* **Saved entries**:
>>>

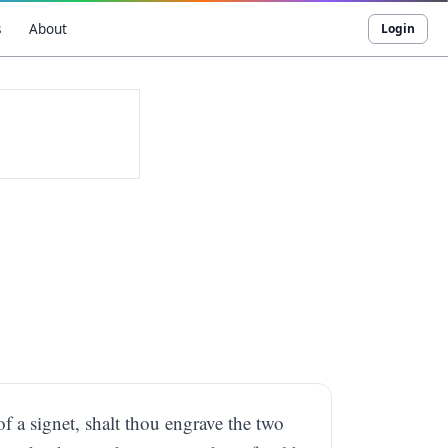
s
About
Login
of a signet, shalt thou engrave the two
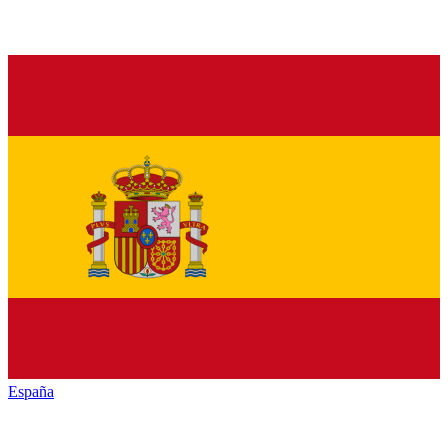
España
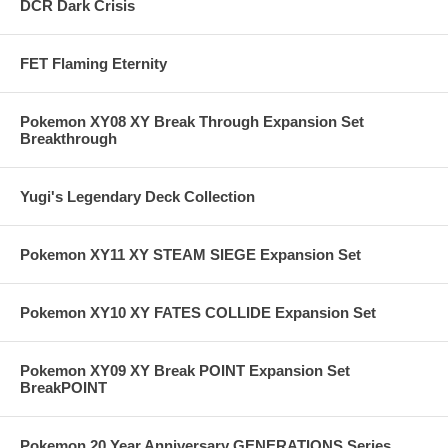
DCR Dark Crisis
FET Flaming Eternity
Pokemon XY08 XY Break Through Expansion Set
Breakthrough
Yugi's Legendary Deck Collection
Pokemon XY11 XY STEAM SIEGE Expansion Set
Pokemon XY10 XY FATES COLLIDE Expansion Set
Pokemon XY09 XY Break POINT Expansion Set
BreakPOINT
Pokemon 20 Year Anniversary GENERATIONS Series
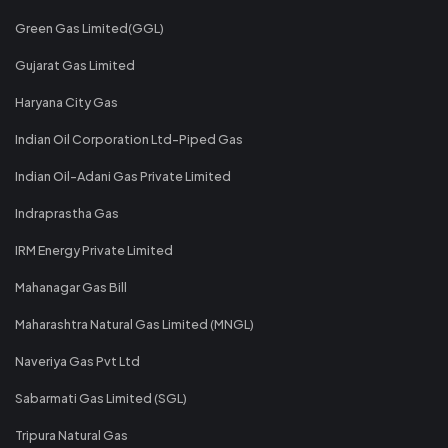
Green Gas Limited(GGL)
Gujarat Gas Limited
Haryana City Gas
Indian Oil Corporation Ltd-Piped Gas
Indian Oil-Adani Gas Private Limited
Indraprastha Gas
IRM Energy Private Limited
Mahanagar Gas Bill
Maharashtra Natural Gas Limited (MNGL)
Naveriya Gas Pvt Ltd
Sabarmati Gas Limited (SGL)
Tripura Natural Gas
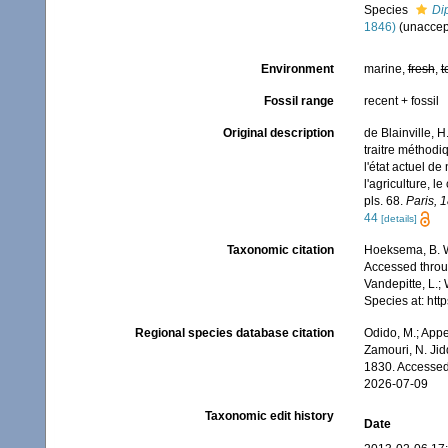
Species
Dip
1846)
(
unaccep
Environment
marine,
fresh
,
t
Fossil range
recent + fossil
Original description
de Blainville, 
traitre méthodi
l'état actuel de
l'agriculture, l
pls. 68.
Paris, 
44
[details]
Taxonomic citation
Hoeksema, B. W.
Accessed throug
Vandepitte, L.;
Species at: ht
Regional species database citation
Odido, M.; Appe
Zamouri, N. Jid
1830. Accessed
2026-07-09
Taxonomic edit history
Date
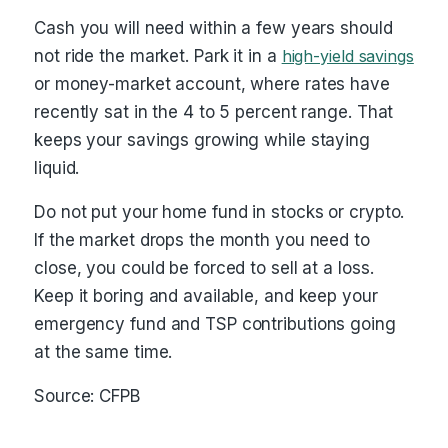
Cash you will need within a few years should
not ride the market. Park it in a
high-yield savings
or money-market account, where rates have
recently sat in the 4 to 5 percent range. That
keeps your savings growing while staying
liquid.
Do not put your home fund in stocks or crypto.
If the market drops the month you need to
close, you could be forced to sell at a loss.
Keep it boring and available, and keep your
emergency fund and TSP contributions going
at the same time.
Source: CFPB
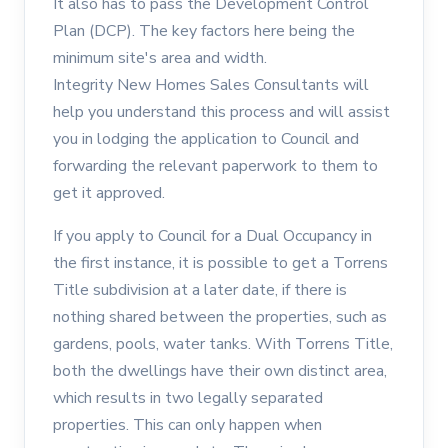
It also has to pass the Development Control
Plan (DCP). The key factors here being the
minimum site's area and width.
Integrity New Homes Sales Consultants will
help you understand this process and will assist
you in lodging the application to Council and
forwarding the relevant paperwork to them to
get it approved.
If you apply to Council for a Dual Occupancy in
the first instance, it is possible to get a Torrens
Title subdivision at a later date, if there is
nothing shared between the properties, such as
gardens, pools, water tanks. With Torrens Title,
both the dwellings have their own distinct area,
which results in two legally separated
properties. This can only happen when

<<<

* **Exercise aim**:
Print out the entries once more, unchanged. No pictures.

* **Task output**:
s
About
Login
of a signet, shalt thou engrave the two
España
DCR Dark Crisis
FET Flaming Eternity
Pokemon XY08 XY Break Through Expansion Set
Breakthrough
Yugi's Legendary Deck Collection
Pokemon XY11 XY STEAM SIEGE Expansion Set
Pokemon XY10 XY FATES COLLIDE Expansion Set
Pokemon XY09 XY Break POINT Expansion Set
BreakPOINT
Pokemon 20 Year Anniversary GENERATIONS Series
Green Gas Limited(GGL)
Gujarat Gas Limited
Haryana City Gas
Indian Oil Corporation Ltd-Piped Gas
Indian Oil-Adani Gas Private Limited
Indraprastha Gas
IRM Energy Private Limited
Mahanagar Gas Bill
Maharashtra Natural Gas Limited (MNGL)
Naveriya Gas Pvt Ltd
Sabarmati Gas Limited (SGL)
Tripura Natural Gas
Species
Dip
1846)
(
unaccep
Environment
marine,
fresh
,
t
Fossil range
recent + fossil
Original description
de Blainville, 
traitre méthodi
l'état actuel de
l'agriculture, l
pls. 68.
Paris, 
44
[details]
Taxonomic citation
Hoeksema, B. W.
Accessed throug
Vandepitte, L.;
Species at: ht
Regional species database citation
Odido, M.; Appe
Zamouri, N. Jid
1830. Accessed
2026-07-09
Taxonomic edit history
Date
Cash you will need within a few years should
not ride the market. Park it in a
high-yield savings
or money-market account, where rates have
recently sat in the 4 to 5 percent range. That
keeps your savings growing while staying
liquid.
Do not put your home fund in stocks or crypto.
If the market drops the month you need to
close, you could be forced to sell at a loss.
Keep it boring and available, and keep your
emergency fund and TSP contributions going
at the same time.
Source: CFPB
It also has to pass the Development Control
Plan (DCP). The key factors here being the
minimum site's area and width.
Integrity New Homes Sales Consultants will
help you understand this process and will assist
you in lodging the application to Council and
forwarding the relevant paperwork to them to
get it approved.
If you apply to Council for a Dual Occupancy in
the first instance, it is possible to get a Torrens
Title subdivision at a later date, if there is
nothing shared between the properties, such as
gardens, pools, water tanks. With Torrens Title,
both the dwellings have their own distinct area,
which results in two legally separated
properties. This can only happen when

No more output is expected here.